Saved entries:
== == ==
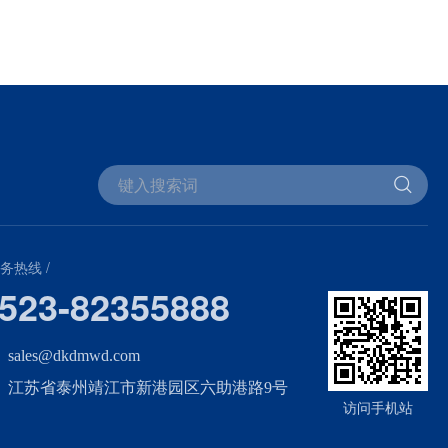
服务热线 /
523-82355888
sales@dkdmwd.com
江苏省泰州靖江市新港园区六助港路9号
访问手机站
== == ==
*WHAT YOU WILL DO*.
The pictures in the data should be omitted, and every remaining line set down exactly.

*ANSWER TO THE PROBLEM*.
服务热线 /
523-82355888
sales@dkdmwd.com
江苏省泰州靖江市新港园区六助港路9号
访问手机站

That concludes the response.